Les mesures de confinement imposées par le gouvernement ne sont pas vécues de la même façon dans les campagnes qu'en ville. C'est une évidence. Pour autant, comme le répète à l'envi le directeur général de la santé, "le virus n’est pas dans la rue ni aux terrasses, (il) est véhiculé par les gens qui se déplacent". Les consignes sanitaires sont donc suivies à la lettre : aucun rassemblement, si ce n'est celui de la cellule familiale, gestes barrières, distanciation sociale respectée. "Ici, c'est coronavirusland !" rigolent deux pré- ados sur leur skate, masque vert sur le visage, gants noir aux mains et check du coude de rigueur. La rhétorique de crise est bien apprise. Il faut dire que dans des environnements moins denses, il est assurément plus aisé de s'aérer en respectant les consignes de sécurité.

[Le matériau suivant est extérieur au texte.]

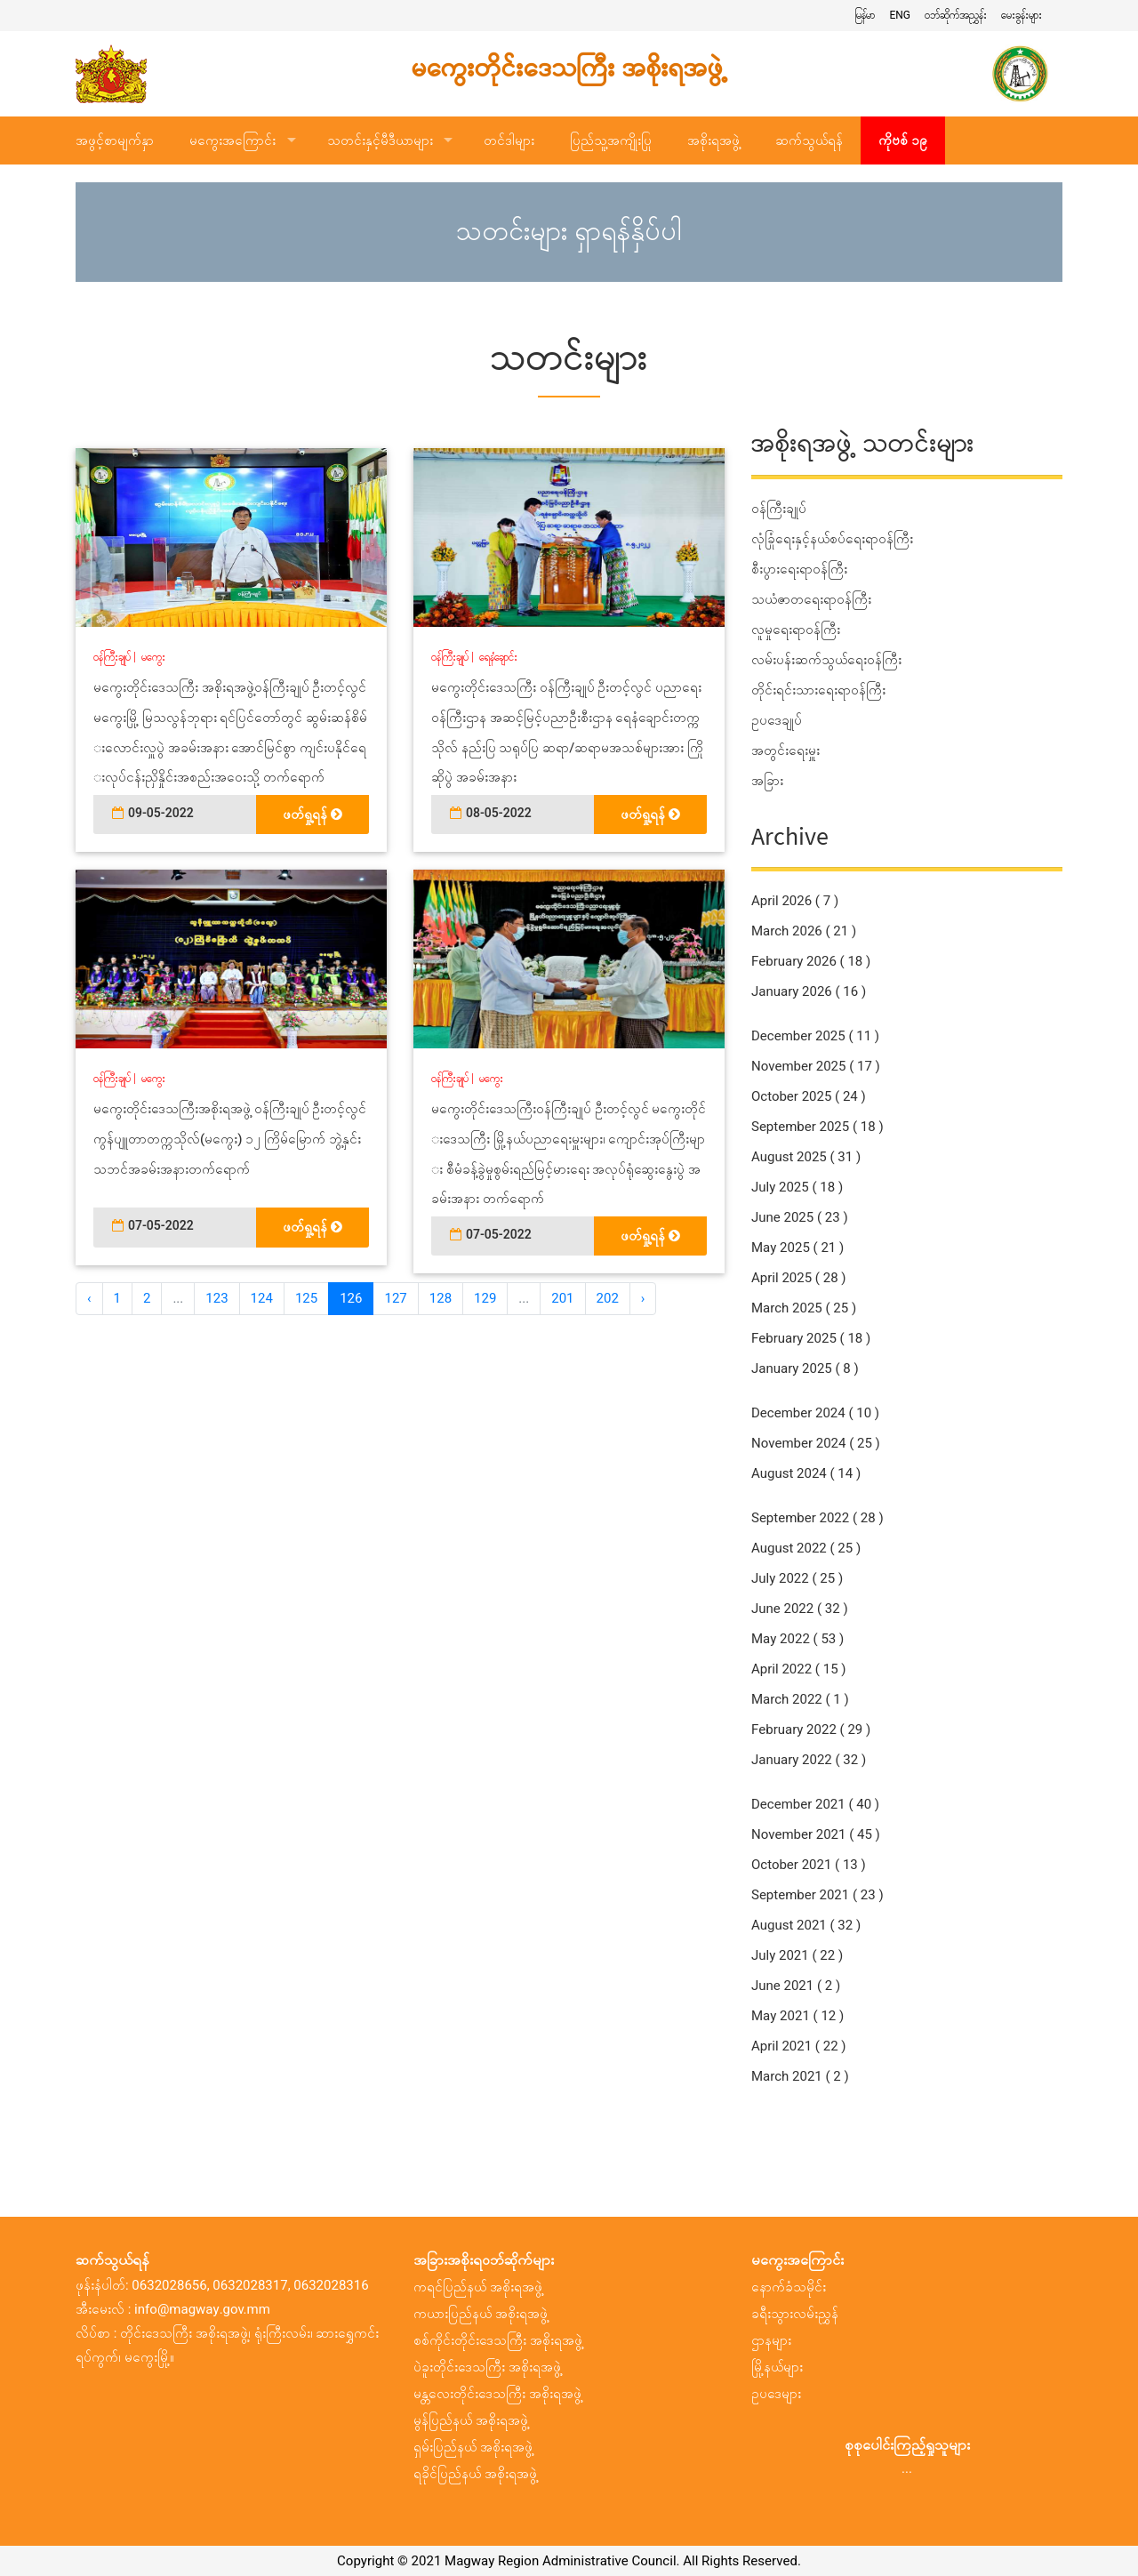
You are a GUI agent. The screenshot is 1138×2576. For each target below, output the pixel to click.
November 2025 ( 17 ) (815, 1066)
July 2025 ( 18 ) (797, 1187)
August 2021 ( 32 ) (806, 1925)
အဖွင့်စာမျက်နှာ (115, 140)
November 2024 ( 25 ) (815, 1443)
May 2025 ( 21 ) (797, 1247)
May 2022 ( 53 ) (797, 1639)
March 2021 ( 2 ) (800, 2076)
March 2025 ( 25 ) (803, 1308)
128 (440, 1298)
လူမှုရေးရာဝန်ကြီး (795, 629)
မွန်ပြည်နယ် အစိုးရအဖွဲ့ (470, 2420)
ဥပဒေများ (776, 2394)
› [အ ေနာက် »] (643, 1298)
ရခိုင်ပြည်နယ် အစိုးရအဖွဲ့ (475, 2474)
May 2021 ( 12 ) (797, 2016)
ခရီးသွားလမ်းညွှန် (794, 2314)
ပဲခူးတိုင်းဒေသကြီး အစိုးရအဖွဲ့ (487, 2367)
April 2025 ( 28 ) (798, 1278)
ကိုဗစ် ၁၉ (902, 140)
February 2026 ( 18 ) (810, 961)
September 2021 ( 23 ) (817, 1895)
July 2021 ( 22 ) (797, 1955)
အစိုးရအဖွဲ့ (713, 140)
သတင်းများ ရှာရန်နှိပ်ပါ (568, 232)
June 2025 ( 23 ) (799, 1217)
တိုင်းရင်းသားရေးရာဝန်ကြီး (818, 690)
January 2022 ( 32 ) (808, 1759)
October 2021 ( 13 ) (808, 1864)
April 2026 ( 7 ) (794, 901)
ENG (899, 15)
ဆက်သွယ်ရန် (809, 140)
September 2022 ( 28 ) (817, 1518)
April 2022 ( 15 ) (798, 1669)
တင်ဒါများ (509, 140)
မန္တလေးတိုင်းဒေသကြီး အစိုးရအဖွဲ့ (497, 2394)
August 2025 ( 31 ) (806, 1157)
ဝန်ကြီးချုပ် (112, 657)
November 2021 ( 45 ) (815, 1834)
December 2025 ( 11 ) (815, 1036)
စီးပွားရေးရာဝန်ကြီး (799, 569)
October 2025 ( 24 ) (808, 1096)
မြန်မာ (864, 15)
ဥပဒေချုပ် (776, 720)
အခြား (767, 780)
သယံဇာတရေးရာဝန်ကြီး (811, 599)
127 (395, 1298)
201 (562, 1298)
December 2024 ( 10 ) (815, 1413)
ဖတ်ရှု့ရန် (312, 814)
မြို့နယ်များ (777, 2367)
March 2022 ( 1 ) (800, 1699)
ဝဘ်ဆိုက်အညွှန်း (956, 15)
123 (216, 1298)
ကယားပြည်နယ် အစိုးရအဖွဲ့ (480, 2314)
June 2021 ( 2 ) (795, 1985)
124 (262, 1298)
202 (608, 1298)
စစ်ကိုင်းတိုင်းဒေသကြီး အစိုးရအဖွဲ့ (497, 2340)
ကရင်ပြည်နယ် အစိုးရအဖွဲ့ (477, 2287)
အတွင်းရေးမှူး (785, 750)
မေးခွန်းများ (1021, 15)
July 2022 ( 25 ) (797, 1578)
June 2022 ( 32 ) (799, 1608)
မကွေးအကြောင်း (232, 140)
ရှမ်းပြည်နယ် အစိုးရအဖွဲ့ (473, 2447)
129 (485, 1298)
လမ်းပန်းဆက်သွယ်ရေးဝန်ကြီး (826, 660)
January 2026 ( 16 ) (808, 991)
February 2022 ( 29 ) (810, 1729)
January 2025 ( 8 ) (805, 1368)
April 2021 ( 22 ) (798, 2046)
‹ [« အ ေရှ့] (89, 1298)
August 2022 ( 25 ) (806, 1548)
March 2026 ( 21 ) (803, 931)
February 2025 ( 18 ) (810, 1338)
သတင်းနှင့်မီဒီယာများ (380, 140)
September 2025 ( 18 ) (817, 1126)
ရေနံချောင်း (498, 657)
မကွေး (153, 657)
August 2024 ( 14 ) (806, 1473)
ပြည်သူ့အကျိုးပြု (611, 140)
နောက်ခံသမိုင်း (788, 2287)
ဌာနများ (771, 2340)
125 (306, 1298)
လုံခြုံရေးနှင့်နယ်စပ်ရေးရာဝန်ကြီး (832, 539)
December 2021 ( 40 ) (815, 1804)
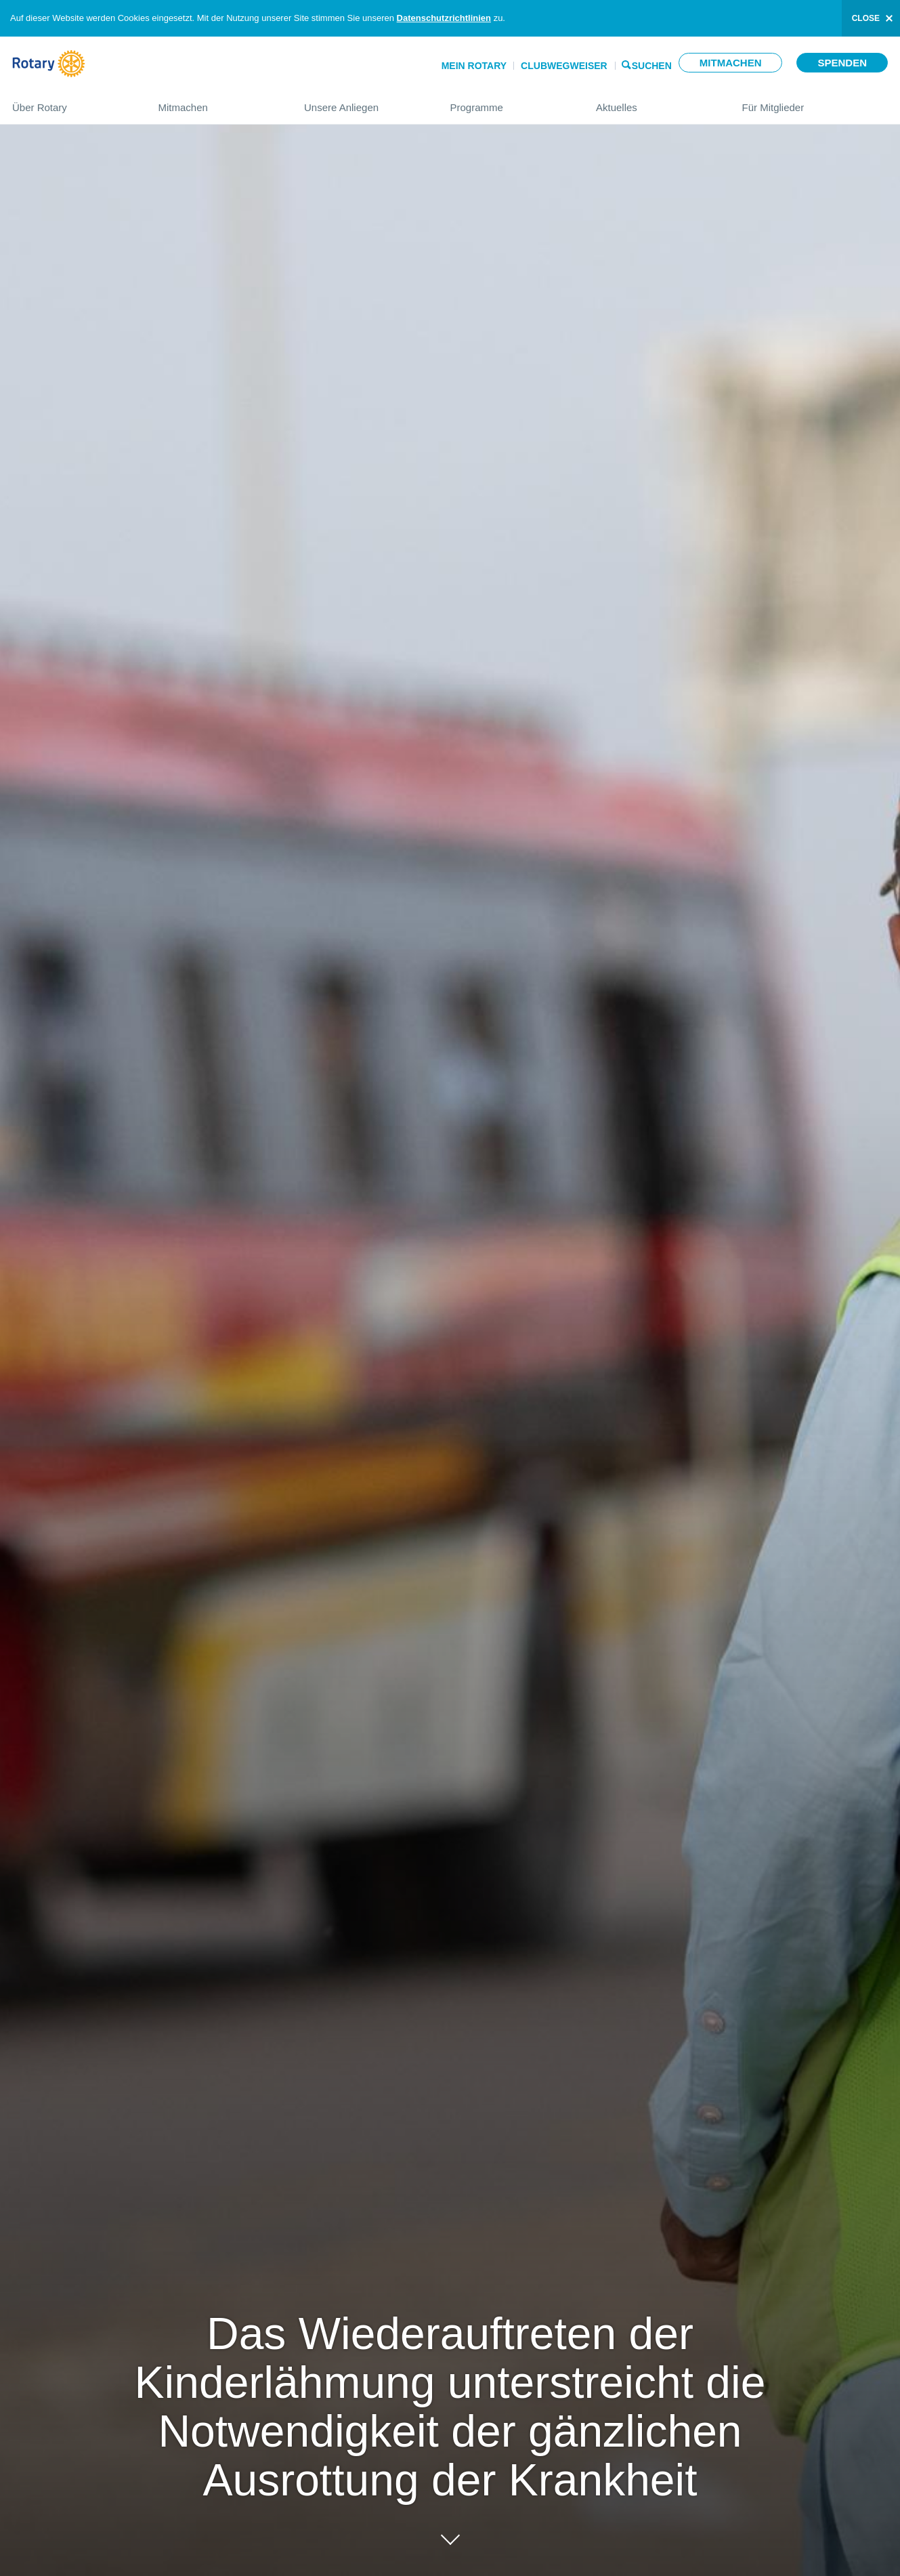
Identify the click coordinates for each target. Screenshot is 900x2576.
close (866, 18)
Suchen (652, 64)
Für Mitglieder (815, 102)
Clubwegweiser (564, 65)
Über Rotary (71, 102)
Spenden (842, 62)
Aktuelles (655, 102)
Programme (510, 102)
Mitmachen (731, 62)
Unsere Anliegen (363, 102)
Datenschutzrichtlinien (444, 18)
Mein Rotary (474, 65)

La vie de village, centrée autour de l'édifice église, symbolique et culturel, semble, comme partout ailleurs, arrêtée, à tout le moins ralentie. Les grandes places, habituellement lieux de sociabilité fréquentés, font désormais office de toundras dépeuplés. Pourtant, le commerce marche. À Saint-Didier, à en croire son gérant, le Casino n'a jamais aussi bien travaillé. "Le premier jour après l'annonce d'Emmanuel Macron, on a enregistré un chiffre d'affaires douze fois supérieur à ce qu'on fait habituellement. Les gens ont beaucoup acheté. Depuis, ça s'est calmé mais on travaille bien."

"L'impression d'être loin du virus"

Quelques kilomètres plus loin, à Saint-Cyr, l'ambiance est plus tranquille. Un cycliste sur un banc fait une pause sandwich après la longue montée jusqu'au village, deux chauffeurs TCL discutent, leur bus à l'arrêt en attente de voyageurs, trois "étrangers" à Saint-Didier, se prennent en photo devant le panorama époustouflant sur Lyon.

Lyon qui semble si loin. "Ça va vous paraître un peu idiot ce que je dis, mais on a l'impression, ici, d'être loin du virus" explique Stéphane, venu de l'île Barbe, "prendre l'air". Pourtant, l'histoire rappelle que c'est bien un petit village au sud de Milan, à Codogno, qui est considéré comme le foyer de l'épidémie en Lombardie (Italie).

Direction le mont Thou. Les coureurs sont nombreux. Sportifs expérimentés ou moins aguerris qui profitent, pourrait-on croire, de leur chômage partiel. Quant aux cyclistes, qui d'ordinaire prennent les routes d’assaut, ils sont moins nombreux. La route pour le fortin du mont Thou et son belvédère est fermée jusqu'à nouvel ordre. Un couple de personnes âgées ne comprend pas. "On l'impression d'être en guerre". "C'est bien ce qu'a dit le Président" rétorque son mari. "Ils font quoi les militaires là-haut ?".

Sur le mont Cindre voisin, pas un chat. Où plutôt deux. Un noir et un blanc. Comme l'ambiance générale. Pourtant, les monts d'Or vivent leur renaissance. Les arbres bourgeonnent, quand ils ne sont pas en fleurs blanches et roses, les herbes sont vertes, toute la nature, "avec des douceurs de teintes exquises" (Zola), semble faire un pied de nez magistral à l'invisible et l'indicible.